1. This is a notice of motion taken out by respondent 6 requiring the appellant to deposit in Court the sum of Rs. 2,750 being the amount of the costs of the original suit as settled & paid by the Official Assignee of Bombay respondent 6, to his attorneys, & such further amount as to this Hon’ble Court may seem adequate for the costs of the Official Assignee of this appeal. It appears that the suit from which this appeal is preferred was dismissed by Shah J. on 3-8-1950. The learned Judge directed the appellant, who-was the plff. in the suit, to pay the costs of respondent 6 who is the assignee of his estate. From that judgment the appellant has come in appeal.

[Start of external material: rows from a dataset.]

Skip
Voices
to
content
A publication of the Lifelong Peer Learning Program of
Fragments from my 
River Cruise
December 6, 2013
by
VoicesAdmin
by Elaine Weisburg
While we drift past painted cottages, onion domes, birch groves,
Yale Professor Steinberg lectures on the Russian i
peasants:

2. The order for costs made by the learned Judge was that the plff. should pay the taxed costs of respondent 6. The costs have not yet been taxed, & needless to say, as the costs have not been taxed, no attempt has been made or could be made by respondent 6 to execute that order against, the appellant. Therefore, it cannot be said in this case that the appellant has failed to comply with the order of costs passed against him or is in any way in contempt in not carrying out that order of costs. What is urged against the appellant is that he is an undischarged insolvent, that if this appeal is prosecuted he will not be able to pay the costs of the suit, & that even the costs of the appeal which he has deposited, viz. Rs. 500, under the High Court Rules are not adequate & therefore further security for the costs of the appeal should be ordered against the appellant.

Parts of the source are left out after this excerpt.